#### What is expected:
Which of the lines below hold the word "rödhake"? Pull each of them out.

Saved data entries

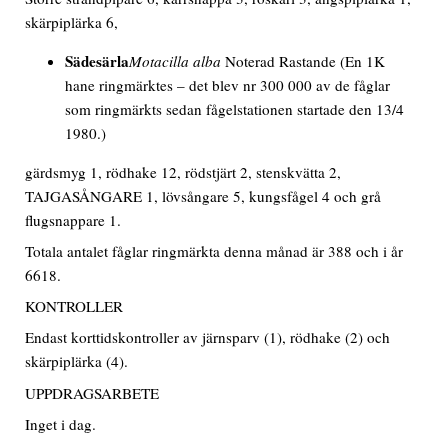
skärpiplärka 6,
Sädesärla
Motacilla alba
Noterad Rastande
(En 1K
hane ringmärktes – det blev nr 300 000 av de fåglar
som ringmärkts sedan fågelstationen startade den 13/4
1980.)
gärdsmyg 1, rödhake 12, rödstjärt 2, stenskvätta 2,
TAJGASÅNGARE 1, lövsångare 5, kungsfågel 4 och grå
flugsnappare 1.
Totala antalet fåglar ringmärkta denna månad är 388 och i år
6618.
KONTROLLER
Endast korttidskontroller av järnsparv (1), rödhake (2) och
skärpiplärka (4).
UPPDRAGSARBETE
Inget i dag.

#### Answer box:
gärdsmyg 1, rödhake 12, rödstjärt 2, stenskvätta 2,
Endast korttidskontroller av järnsparv (1), rödhake (2) och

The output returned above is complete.